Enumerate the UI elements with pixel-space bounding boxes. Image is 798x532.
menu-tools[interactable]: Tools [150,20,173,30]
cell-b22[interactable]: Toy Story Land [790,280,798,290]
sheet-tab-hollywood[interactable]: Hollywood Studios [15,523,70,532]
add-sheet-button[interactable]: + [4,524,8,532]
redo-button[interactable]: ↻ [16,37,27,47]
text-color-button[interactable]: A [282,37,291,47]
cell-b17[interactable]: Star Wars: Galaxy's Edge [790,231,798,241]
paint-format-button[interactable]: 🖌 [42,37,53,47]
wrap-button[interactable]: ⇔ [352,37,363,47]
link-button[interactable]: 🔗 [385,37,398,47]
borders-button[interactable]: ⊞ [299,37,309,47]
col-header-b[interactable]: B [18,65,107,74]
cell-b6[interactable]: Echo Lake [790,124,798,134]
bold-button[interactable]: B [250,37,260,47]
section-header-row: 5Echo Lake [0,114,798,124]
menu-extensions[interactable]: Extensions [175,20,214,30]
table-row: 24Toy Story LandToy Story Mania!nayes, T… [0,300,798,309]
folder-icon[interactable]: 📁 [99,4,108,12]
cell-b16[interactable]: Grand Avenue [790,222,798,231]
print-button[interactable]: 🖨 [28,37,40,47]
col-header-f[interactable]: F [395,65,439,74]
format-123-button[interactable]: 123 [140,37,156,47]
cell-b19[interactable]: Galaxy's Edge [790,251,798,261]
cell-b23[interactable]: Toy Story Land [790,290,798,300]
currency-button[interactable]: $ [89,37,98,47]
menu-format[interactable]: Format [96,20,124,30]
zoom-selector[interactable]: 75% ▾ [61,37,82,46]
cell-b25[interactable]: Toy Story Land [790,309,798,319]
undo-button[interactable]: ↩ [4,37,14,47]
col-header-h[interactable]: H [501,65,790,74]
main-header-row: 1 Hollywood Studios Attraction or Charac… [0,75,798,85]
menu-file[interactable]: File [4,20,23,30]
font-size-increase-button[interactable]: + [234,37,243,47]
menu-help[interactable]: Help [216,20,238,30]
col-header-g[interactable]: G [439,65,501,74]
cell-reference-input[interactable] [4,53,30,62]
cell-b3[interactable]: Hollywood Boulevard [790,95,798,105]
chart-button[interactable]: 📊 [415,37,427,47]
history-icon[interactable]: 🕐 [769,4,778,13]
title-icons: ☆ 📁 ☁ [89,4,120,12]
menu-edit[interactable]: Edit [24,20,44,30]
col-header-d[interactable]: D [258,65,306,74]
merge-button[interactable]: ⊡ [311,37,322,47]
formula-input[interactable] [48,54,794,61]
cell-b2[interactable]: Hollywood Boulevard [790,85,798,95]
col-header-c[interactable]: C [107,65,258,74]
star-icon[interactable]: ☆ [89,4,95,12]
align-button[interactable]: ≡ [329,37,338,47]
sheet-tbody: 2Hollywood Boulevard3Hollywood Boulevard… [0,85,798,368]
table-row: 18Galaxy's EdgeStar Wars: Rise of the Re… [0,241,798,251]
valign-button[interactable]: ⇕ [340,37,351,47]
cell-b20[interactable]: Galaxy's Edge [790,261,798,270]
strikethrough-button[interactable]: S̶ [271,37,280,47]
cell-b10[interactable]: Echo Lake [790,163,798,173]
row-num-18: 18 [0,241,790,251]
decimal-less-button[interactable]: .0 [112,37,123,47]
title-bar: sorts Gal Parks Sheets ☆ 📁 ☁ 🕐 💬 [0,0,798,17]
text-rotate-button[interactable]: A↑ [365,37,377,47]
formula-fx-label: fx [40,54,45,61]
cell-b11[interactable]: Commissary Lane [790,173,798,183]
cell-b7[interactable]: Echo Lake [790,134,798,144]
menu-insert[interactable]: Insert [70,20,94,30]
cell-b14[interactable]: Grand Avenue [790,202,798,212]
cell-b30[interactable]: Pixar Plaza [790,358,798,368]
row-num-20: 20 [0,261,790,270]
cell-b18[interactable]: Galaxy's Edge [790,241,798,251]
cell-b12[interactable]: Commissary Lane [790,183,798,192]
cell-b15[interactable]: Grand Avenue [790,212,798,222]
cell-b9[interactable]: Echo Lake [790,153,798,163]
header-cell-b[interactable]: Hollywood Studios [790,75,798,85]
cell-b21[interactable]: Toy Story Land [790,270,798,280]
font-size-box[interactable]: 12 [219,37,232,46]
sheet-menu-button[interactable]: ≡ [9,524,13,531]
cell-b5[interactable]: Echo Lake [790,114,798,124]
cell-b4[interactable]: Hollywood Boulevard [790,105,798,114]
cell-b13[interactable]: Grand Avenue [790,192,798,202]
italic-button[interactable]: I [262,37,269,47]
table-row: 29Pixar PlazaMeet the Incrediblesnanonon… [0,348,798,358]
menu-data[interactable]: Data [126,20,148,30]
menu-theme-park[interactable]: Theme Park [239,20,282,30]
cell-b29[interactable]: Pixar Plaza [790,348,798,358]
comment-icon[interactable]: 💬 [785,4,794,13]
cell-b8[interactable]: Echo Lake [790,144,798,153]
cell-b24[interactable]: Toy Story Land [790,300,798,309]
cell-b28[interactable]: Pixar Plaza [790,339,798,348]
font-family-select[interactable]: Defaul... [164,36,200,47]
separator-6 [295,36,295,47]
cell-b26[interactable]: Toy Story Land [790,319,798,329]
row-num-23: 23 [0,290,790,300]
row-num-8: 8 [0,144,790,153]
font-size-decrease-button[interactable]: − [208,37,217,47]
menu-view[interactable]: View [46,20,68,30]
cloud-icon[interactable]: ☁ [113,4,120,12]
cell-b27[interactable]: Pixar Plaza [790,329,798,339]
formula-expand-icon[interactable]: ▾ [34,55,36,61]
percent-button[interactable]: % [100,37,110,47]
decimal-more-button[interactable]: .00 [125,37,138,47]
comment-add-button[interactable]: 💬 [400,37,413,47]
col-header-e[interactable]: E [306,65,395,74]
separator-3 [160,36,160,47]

────────────────

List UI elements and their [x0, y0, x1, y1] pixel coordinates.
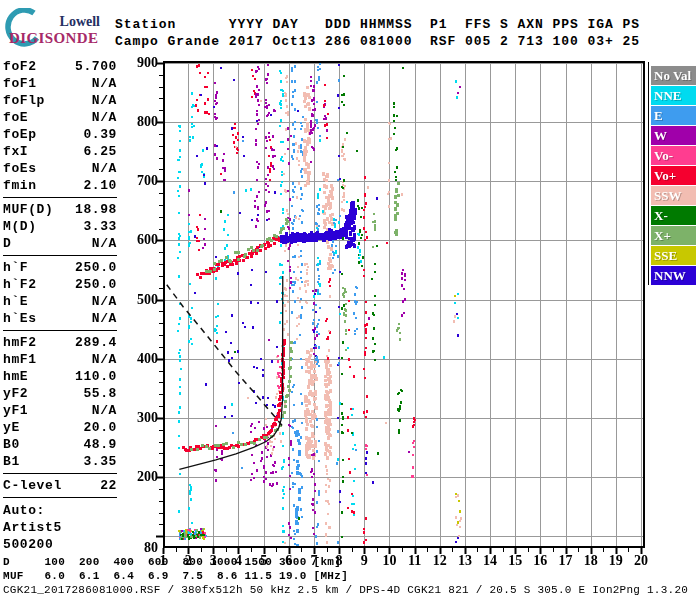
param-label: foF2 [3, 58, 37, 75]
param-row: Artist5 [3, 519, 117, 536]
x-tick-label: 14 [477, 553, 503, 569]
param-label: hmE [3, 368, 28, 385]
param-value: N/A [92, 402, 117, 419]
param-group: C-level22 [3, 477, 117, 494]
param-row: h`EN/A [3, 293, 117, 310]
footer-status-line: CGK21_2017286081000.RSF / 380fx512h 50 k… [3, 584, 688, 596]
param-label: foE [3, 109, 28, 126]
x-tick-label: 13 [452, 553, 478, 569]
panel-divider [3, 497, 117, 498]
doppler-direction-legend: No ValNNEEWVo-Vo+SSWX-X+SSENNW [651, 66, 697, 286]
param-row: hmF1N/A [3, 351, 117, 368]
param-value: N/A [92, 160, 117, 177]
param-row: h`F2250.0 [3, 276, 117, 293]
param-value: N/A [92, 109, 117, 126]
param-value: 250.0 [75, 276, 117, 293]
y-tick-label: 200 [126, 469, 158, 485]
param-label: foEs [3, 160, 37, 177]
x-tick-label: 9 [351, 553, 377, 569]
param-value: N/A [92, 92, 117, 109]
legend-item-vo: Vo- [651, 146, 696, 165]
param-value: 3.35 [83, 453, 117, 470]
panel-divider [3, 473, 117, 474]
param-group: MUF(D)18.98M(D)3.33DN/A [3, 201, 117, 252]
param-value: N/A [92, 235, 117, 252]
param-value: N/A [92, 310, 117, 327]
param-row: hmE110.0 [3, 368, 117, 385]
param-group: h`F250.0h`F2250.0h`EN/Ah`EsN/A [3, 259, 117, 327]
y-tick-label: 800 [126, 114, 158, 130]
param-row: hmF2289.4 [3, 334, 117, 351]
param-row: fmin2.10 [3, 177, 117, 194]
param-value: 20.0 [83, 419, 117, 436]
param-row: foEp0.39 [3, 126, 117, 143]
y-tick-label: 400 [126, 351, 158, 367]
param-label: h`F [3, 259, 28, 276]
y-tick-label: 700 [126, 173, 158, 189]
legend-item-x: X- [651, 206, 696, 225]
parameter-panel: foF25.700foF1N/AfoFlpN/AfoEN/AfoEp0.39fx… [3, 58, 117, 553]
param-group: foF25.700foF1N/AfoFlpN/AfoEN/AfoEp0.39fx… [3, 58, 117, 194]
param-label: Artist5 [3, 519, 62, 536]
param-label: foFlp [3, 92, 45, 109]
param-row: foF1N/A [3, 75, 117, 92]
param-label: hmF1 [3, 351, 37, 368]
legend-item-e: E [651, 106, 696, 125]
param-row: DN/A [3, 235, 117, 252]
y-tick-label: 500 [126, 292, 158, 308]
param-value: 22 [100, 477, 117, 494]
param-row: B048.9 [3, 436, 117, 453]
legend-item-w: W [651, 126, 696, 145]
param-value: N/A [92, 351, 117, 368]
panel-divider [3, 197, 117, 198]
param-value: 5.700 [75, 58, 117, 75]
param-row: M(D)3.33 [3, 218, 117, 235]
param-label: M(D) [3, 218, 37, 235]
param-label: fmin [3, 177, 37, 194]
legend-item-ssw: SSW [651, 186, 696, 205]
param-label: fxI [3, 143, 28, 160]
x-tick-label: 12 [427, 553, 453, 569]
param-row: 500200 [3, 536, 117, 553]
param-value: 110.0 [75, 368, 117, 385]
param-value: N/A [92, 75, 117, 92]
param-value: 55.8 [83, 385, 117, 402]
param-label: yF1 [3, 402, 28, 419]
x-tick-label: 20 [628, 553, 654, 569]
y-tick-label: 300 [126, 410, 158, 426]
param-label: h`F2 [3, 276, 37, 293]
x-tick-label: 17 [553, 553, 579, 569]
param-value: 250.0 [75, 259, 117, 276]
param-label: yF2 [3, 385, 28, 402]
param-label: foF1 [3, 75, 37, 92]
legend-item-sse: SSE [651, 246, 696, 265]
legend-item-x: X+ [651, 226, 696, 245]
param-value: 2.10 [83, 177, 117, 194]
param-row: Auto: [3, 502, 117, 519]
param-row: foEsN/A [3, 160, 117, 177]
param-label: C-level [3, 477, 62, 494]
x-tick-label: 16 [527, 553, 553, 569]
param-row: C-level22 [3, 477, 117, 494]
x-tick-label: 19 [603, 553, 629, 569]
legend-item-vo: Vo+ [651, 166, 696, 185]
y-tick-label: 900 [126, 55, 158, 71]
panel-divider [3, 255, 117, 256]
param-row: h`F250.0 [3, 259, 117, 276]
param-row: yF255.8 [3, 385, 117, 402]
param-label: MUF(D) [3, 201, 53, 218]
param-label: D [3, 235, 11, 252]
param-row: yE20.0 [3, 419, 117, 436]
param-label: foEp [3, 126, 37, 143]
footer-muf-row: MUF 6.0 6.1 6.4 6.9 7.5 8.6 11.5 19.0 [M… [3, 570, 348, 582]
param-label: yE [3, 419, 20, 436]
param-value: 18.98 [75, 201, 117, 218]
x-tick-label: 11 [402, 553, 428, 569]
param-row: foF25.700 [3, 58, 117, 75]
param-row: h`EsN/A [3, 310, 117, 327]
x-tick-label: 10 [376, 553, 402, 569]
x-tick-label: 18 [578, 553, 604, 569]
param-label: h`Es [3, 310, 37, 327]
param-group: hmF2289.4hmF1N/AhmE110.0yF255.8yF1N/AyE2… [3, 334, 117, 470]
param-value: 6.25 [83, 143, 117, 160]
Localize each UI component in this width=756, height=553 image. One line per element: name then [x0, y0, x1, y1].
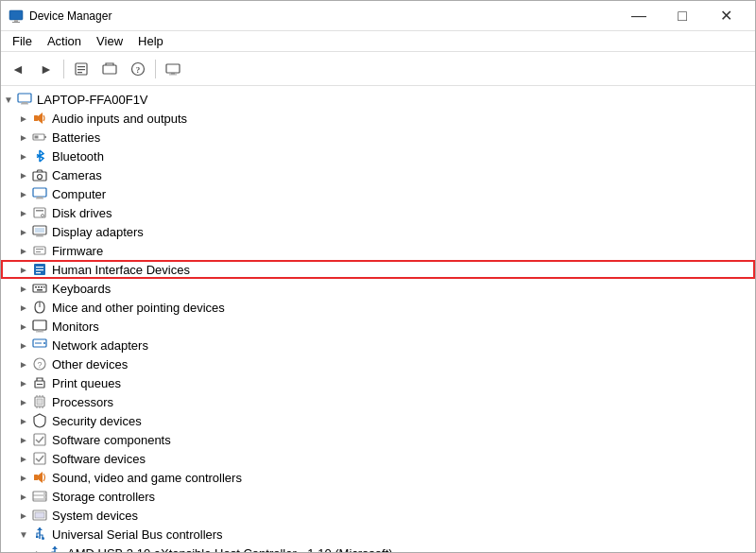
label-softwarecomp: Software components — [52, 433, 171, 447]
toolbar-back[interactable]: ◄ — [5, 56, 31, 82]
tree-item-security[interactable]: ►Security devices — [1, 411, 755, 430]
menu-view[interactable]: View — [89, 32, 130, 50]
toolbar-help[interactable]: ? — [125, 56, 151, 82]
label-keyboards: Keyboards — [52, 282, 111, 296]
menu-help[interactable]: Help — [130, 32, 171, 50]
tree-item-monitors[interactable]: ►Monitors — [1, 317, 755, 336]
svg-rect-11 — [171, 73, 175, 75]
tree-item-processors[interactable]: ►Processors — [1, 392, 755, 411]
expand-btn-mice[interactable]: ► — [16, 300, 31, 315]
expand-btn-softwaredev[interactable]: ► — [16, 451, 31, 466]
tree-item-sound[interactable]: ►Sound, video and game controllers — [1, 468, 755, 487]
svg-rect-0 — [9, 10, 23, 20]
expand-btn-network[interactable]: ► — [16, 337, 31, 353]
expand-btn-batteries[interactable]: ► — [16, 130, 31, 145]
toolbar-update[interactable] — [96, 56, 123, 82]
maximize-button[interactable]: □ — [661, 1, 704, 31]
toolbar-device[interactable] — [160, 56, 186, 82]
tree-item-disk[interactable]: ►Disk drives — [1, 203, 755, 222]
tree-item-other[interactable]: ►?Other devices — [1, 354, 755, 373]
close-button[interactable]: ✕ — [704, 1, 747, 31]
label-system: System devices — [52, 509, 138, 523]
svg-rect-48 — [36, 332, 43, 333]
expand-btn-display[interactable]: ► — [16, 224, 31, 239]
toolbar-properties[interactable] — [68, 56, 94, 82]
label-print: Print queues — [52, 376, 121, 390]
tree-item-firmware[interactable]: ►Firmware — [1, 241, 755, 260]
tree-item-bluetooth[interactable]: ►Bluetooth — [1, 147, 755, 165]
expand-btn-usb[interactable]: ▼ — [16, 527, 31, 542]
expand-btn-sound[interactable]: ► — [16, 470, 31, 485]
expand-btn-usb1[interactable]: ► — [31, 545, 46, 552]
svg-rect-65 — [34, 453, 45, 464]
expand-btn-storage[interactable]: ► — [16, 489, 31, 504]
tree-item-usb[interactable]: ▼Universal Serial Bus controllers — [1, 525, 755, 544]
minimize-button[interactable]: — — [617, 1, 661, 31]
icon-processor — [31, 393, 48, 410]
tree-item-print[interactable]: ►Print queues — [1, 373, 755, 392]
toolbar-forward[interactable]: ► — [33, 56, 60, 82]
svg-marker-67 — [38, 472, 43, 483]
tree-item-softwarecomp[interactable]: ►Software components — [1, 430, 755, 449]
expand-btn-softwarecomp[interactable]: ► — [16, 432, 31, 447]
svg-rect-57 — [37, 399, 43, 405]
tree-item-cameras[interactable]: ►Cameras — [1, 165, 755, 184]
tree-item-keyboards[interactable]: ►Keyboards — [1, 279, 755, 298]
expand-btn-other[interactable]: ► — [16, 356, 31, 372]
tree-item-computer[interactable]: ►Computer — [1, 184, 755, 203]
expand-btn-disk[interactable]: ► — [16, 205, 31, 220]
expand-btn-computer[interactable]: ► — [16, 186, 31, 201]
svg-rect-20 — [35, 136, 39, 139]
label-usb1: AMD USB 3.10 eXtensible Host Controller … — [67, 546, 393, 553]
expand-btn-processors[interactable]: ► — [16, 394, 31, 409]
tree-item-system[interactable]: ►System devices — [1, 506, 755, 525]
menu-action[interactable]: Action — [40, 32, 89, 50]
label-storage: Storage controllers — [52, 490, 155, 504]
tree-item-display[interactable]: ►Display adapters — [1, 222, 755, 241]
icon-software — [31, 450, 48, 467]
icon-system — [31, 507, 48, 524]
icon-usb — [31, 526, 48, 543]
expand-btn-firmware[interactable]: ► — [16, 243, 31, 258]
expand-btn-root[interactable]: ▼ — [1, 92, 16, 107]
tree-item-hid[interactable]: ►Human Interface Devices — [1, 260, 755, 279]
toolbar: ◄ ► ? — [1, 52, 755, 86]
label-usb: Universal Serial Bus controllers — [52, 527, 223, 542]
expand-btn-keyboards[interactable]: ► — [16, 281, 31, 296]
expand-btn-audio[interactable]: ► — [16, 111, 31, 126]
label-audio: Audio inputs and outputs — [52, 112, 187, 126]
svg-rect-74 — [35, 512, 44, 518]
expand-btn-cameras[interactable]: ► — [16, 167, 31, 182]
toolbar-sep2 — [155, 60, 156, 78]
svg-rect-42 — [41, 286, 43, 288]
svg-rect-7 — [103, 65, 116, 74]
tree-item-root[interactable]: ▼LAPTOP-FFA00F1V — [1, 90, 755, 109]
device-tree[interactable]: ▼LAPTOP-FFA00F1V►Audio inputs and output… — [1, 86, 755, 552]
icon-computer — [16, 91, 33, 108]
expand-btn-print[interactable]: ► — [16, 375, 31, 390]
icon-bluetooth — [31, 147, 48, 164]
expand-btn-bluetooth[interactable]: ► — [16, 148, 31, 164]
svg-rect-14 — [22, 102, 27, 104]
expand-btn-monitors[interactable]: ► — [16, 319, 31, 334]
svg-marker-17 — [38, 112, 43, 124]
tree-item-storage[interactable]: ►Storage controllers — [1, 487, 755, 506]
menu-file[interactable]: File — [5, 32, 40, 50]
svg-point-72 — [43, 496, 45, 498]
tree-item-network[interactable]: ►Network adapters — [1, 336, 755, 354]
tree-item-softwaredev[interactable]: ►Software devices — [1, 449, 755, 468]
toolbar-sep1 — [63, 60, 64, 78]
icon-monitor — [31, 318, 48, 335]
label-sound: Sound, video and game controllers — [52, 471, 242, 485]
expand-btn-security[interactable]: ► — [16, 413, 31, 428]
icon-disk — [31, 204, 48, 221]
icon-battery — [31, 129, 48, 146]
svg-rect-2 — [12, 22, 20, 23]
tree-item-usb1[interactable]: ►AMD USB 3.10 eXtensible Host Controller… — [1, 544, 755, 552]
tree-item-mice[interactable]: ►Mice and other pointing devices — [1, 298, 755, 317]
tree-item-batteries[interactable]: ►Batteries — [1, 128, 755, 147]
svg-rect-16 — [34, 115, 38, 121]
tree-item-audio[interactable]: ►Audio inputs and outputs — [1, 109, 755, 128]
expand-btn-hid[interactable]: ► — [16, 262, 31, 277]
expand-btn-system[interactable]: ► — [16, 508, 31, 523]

────────────────

▶ **Required work**:
Count the lines above with the string "Lane"; report only that figure.

▶ **Response**:
2